§ DATA FOR PROCESSING
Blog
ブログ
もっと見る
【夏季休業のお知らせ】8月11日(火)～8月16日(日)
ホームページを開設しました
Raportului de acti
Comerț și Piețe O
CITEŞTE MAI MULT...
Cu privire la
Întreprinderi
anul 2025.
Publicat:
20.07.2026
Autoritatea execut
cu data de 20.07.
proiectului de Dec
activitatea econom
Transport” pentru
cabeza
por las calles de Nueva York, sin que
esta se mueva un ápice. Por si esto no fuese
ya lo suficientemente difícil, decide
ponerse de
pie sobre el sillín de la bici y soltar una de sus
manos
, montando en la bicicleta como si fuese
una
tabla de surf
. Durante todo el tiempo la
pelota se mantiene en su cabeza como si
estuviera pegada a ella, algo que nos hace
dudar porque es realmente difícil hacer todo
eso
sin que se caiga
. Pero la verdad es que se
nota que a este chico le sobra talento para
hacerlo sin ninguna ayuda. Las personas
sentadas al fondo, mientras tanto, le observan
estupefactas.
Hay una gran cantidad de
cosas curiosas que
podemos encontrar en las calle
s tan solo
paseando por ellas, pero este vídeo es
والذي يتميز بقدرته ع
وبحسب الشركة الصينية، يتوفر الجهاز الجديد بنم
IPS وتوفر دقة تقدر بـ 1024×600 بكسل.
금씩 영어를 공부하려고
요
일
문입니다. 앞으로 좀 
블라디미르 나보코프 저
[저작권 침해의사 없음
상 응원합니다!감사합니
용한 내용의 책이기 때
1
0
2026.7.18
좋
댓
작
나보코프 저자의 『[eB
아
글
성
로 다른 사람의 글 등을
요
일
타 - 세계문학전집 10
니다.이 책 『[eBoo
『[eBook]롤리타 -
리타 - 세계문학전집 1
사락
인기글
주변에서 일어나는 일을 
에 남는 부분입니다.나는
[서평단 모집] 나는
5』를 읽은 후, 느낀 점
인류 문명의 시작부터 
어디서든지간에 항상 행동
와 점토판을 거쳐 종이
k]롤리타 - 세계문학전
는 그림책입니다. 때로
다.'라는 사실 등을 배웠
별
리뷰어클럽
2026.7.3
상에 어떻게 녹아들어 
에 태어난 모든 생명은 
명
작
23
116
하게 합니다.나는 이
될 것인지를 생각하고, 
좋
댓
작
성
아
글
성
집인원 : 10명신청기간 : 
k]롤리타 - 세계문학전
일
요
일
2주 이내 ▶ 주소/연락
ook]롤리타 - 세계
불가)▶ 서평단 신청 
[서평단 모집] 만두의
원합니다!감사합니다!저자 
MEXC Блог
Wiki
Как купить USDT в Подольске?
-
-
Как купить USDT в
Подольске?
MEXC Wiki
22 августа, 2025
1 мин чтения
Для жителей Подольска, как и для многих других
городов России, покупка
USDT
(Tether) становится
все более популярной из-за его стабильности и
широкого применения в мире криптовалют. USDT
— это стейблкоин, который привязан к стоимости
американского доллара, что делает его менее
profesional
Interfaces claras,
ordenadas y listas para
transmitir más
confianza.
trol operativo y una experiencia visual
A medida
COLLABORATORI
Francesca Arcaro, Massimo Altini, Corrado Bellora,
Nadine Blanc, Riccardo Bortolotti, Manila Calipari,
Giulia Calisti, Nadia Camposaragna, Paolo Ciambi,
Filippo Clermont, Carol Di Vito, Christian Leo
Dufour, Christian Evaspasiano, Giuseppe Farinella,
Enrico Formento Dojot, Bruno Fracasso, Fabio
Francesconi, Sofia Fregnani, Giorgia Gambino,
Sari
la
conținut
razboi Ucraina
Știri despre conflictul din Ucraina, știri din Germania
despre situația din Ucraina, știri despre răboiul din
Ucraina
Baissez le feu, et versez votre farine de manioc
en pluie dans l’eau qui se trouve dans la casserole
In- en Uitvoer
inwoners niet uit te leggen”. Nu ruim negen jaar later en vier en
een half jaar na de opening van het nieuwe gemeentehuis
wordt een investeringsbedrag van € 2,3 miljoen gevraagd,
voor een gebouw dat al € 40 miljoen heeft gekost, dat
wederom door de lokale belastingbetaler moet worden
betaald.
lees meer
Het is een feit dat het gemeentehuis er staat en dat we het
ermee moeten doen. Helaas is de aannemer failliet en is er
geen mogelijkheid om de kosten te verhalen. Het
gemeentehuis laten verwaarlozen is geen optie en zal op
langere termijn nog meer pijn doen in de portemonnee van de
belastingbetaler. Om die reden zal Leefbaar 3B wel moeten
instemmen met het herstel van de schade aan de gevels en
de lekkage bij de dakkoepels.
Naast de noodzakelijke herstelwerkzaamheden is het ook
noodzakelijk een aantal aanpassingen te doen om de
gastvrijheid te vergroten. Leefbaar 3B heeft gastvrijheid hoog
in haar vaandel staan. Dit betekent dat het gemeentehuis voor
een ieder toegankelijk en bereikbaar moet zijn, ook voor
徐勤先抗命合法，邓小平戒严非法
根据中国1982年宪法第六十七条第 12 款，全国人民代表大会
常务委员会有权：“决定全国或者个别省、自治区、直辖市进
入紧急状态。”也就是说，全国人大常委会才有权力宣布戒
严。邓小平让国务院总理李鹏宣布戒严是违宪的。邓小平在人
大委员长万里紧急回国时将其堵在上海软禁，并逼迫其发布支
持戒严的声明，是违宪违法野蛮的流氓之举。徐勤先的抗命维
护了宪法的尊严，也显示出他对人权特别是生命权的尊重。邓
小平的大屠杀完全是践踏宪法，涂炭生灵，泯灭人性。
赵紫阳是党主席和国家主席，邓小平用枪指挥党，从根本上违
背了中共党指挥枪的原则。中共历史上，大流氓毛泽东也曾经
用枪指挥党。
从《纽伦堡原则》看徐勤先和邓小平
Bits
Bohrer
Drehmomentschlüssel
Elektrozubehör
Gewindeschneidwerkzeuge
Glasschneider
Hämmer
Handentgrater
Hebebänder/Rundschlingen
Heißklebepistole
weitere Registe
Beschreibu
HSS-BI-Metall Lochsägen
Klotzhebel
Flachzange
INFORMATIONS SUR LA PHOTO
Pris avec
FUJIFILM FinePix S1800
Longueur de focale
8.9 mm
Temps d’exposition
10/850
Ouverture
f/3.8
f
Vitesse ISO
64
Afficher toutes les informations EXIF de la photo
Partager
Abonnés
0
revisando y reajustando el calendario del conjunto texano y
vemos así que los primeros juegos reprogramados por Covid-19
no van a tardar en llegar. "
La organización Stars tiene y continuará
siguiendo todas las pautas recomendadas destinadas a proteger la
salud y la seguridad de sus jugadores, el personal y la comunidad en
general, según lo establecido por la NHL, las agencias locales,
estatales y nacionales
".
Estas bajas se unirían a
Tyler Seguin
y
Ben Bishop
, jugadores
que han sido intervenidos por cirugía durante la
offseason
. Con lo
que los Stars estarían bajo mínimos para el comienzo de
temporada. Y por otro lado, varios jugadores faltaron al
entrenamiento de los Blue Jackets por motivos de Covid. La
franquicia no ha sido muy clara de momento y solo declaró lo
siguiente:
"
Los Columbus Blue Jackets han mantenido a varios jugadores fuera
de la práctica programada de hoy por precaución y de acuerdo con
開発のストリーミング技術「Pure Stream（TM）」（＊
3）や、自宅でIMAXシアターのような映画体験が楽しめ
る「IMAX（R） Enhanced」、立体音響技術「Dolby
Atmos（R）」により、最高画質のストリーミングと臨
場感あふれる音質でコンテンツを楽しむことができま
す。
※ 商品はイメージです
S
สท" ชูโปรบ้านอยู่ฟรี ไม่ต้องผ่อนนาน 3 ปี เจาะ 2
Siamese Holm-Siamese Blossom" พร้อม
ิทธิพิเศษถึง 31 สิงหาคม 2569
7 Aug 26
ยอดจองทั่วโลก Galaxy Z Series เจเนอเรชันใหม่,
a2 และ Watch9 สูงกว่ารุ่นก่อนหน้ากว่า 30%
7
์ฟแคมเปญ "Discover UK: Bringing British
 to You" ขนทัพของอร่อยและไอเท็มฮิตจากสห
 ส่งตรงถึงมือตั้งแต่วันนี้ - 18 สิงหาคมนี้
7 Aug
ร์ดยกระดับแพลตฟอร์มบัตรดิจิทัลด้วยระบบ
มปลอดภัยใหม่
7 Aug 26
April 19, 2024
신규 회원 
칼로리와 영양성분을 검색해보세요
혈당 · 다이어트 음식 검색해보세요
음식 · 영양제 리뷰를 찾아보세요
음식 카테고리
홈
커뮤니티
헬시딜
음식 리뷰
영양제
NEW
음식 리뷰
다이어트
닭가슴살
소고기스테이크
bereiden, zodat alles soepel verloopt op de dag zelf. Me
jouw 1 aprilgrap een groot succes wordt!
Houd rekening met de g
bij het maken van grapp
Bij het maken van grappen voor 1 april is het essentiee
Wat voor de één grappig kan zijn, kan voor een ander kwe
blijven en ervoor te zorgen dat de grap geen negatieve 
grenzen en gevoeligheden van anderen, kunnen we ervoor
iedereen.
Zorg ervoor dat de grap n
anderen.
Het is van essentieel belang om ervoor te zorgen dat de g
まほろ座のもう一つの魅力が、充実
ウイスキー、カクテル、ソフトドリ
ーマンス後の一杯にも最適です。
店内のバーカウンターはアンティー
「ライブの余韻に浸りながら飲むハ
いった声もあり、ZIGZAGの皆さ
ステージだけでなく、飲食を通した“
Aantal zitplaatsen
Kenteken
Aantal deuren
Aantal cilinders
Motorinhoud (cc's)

§ PROBLEM DESCRIPTION
Find the word "Covid" in the material, then list each line that holds it.

§ EXERCISE RESULT
vemos así que los primeros juegos reprogramados por Covid-19
entrenamiento de los Blue Jackets por motivos de Covid. La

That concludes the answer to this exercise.